=== Begin Enclosure ===

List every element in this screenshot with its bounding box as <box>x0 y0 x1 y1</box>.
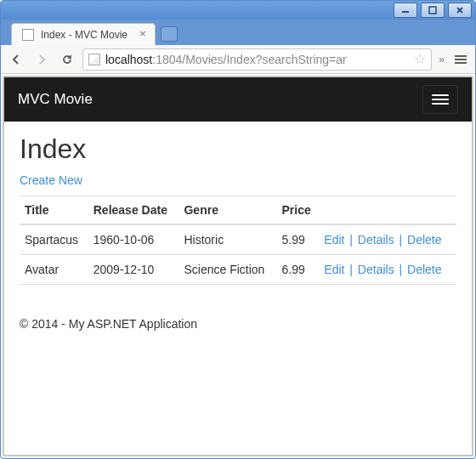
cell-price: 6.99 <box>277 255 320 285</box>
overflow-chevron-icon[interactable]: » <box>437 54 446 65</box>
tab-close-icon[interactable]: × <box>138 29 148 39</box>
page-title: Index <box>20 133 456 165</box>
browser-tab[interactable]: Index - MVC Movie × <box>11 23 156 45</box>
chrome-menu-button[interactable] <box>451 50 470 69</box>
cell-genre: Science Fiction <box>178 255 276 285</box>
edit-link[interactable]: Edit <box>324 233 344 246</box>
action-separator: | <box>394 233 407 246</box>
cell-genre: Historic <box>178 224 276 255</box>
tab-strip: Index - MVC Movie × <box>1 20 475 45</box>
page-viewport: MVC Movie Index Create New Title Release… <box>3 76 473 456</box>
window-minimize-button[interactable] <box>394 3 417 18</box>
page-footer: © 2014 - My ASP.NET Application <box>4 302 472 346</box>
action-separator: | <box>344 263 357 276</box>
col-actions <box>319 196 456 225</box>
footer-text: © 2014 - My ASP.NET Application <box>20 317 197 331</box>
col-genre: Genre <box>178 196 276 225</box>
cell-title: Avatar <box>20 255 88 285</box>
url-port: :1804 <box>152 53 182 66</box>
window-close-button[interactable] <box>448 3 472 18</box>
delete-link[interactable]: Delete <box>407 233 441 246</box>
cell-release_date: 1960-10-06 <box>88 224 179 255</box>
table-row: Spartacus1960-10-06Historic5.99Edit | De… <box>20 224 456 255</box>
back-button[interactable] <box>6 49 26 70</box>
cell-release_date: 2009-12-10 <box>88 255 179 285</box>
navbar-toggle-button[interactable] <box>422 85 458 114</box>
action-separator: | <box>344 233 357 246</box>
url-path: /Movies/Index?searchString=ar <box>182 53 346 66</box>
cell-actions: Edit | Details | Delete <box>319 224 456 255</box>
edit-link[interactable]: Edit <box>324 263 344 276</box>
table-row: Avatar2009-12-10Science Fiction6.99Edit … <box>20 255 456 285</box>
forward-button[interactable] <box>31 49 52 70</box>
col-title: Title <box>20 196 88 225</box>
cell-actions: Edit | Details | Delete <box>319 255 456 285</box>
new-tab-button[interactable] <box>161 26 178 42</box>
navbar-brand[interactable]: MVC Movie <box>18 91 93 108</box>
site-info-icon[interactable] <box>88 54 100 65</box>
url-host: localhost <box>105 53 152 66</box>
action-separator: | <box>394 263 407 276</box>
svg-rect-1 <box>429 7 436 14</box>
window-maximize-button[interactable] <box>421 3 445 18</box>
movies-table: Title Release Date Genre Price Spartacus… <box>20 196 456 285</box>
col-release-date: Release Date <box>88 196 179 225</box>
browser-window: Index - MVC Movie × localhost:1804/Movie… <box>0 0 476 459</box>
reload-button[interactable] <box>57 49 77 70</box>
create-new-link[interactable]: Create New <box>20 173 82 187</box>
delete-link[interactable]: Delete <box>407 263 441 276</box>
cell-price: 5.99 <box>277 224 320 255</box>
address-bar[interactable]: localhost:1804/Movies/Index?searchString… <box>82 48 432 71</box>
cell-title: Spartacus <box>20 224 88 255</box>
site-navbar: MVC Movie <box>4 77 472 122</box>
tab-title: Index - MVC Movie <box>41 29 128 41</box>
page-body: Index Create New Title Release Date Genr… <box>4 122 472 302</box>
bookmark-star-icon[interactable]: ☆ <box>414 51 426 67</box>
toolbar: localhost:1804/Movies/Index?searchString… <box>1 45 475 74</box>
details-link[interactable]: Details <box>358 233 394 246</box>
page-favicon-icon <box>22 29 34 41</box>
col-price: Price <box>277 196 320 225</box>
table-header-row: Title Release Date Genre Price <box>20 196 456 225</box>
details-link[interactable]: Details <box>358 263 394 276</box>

=== End Enclosure ===

* **ACTIVITY**
Could you filter the material above and copy each line that holds the word "Application"?

* **SOLUTION TO THIS TASK**
page-footer: © 2014 - My ASP.NET Application <box>4 302 472 346</box>
footer-text: © 2014 - My ASP.NET Application <box>20 317 197 331</box>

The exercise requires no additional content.